Sentenza Sentenza Cassazione Civile n. 22864 del 21/10/2020

Cassazione civile sez. III, 21/10/2020, (ud. 30/06/2020, dep. 21/10/2020), n.22864

LA CORTE SUPREMA DI CASSAZIONE

SEZIONE TERZA CIVILE

Composta dagli Ill.mi Sigg.ri Magistrati:

Dott. TRAVAGLINO Giacomo – Presidente –

Dott. DI FLORIO Antonella – Consigliere –

Dott. RUBINO Lina – Consigliere –

Dott. VINCENTI Enzo – rel. Consigliere –

Dott.

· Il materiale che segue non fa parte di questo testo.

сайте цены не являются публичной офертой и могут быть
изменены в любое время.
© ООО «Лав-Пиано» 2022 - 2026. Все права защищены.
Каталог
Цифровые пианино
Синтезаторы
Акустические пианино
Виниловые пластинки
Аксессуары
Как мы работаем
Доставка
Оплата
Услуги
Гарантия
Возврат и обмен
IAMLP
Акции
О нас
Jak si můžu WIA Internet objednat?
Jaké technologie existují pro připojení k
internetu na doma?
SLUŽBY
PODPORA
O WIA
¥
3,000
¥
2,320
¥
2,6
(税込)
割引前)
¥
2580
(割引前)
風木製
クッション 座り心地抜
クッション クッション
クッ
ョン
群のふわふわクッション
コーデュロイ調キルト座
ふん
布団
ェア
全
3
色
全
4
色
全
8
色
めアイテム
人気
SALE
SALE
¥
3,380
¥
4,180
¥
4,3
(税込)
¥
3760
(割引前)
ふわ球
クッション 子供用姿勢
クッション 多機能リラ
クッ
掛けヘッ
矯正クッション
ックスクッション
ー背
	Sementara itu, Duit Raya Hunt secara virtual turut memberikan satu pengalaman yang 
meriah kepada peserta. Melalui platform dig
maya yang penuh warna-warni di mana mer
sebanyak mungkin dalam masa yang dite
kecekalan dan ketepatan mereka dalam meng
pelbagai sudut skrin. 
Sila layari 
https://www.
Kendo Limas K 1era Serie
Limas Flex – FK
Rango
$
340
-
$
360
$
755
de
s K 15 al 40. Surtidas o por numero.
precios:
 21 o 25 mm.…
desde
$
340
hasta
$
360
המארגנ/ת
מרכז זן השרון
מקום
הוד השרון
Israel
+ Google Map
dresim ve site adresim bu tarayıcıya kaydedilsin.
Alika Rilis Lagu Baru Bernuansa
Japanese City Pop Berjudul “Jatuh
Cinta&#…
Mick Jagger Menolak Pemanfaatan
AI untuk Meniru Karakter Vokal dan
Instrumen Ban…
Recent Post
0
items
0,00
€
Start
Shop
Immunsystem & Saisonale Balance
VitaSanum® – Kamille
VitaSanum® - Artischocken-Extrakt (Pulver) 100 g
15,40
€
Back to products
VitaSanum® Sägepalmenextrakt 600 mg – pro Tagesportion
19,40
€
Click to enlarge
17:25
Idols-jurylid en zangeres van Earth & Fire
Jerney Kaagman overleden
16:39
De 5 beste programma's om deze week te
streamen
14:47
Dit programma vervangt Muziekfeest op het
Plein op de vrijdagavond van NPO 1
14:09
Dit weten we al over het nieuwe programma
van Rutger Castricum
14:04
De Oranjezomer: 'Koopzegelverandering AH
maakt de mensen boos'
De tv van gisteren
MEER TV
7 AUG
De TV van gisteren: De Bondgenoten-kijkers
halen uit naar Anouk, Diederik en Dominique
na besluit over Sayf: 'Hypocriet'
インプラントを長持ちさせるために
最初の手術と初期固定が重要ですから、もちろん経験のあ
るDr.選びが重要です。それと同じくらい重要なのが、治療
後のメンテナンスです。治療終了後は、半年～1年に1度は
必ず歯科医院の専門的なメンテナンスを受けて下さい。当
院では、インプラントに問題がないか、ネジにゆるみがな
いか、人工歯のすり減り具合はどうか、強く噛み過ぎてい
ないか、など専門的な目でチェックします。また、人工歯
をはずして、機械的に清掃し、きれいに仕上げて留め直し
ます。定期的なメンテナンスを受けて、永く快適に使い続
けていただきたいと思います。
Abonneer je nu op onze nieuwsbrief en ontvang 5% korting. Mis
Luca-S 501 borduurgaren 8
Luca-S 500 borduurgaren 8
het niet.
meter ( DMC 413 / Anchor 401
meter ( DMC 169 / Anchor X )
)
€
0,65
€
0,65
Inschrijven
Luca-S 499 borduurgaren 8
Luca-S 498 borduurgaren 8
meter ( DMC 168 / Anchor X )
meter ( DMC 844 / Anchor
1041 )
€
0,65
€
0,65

ROSSETTI Marco – Consigliere –

ha pronunciato la seguente:

ORDINANZA

sul ricorso 28959/2019 proposto da:

A.S.Y., elettivamente domiciliato in Roma Via Del Casale

Strozzi, 31, presso lo studio dell’avvocato Laura Barberio, che lo

rappresenta e difende;

– ricorrente –

contro

MINISTERO DELL’INTERNO;

– intimato –

avverso il decreto n. 864/2019 della CORTE D’APPELLO di VENEZIA,

depositata il 07/03/2019;

udita la relazione della causa svolta nella Camera di consiglio del

30/06/2020 dal Consigliere Dott. ENZO VINCENTI.

 

Fatto

RILEVATO

Che:

1. – Con ricorso affidato a due motivi, A.S.Y., cittadino (OMISSIS), ha impugnato la sentenza della Corte di Appello di Venezia, resa pubblica il 7 marzo 2019, che ne rigettava il gravame avverso la decisione di primo grado del Tribunale di Vicenza, che, a sua volta, ne aveva respinto l’opposizione avverso il diniego della competente questura del riconoscimento del permesso di soggiorno per motivi familiari, in quanto fratello di cittadino di Stato membro dell’Unione Europea (Regno Unito).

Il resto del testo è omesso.